### Required action
Scan the records below and copy every line that contains the string "Périn".

***** Data for review *****

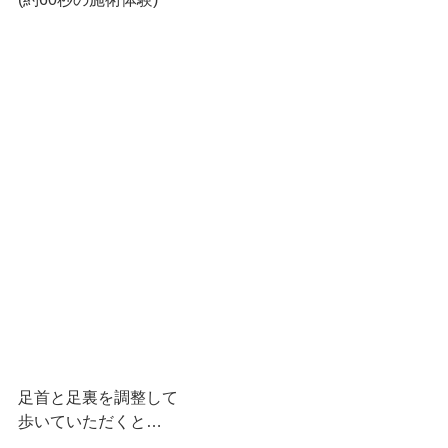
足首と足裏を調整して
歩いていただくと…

*****
***** Data for review *****

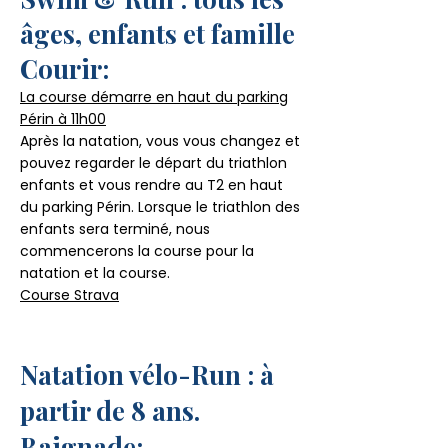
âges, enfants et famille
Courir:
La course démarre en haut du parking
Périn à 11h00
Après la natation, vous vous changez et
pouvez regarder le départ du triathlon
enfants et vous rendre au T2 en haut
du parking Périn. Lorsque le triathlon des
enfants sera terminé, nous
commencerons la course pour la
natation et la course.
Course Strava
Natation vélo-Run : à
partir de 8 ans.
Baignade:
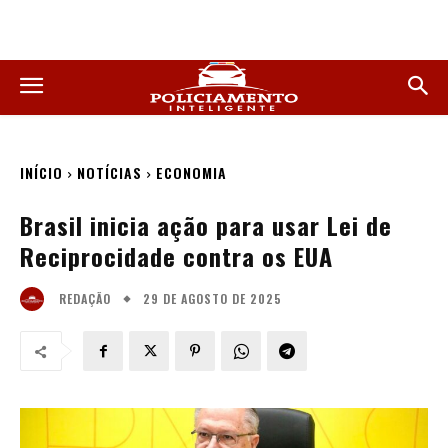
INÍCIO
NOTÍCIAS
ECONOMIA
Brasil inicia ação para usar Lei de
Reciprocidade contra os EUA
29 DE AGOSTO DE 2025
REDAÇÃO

*****
***** Data for review *****

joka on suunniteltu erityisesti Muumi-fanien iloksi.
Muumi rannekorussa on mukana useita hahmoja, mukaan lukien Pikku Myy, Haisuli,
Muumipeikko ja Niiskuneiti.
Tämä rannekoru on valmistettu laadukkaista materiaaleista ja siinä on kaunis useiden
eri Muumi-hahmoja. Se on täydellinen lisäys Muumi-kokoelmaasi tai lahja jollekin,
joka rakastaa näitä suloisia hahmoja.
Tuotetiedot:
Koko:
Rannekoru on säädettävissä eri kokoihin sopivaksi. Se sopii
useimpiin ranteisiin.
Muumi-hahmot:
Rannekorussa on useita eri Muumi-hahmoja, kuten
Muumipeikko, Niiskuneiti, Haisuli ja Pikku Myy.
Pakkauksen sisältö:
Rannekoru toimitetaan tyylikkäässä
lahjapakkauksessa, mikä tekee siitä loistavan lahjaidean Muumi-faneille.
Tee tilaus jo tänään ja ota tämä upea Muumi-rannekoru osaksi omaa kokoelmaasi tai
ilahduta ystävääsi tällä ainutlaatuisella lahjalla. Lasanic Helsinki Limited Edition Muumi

*****

### Answer section
Périn à 11h00
du parking Périn. Lorsque le triathlon des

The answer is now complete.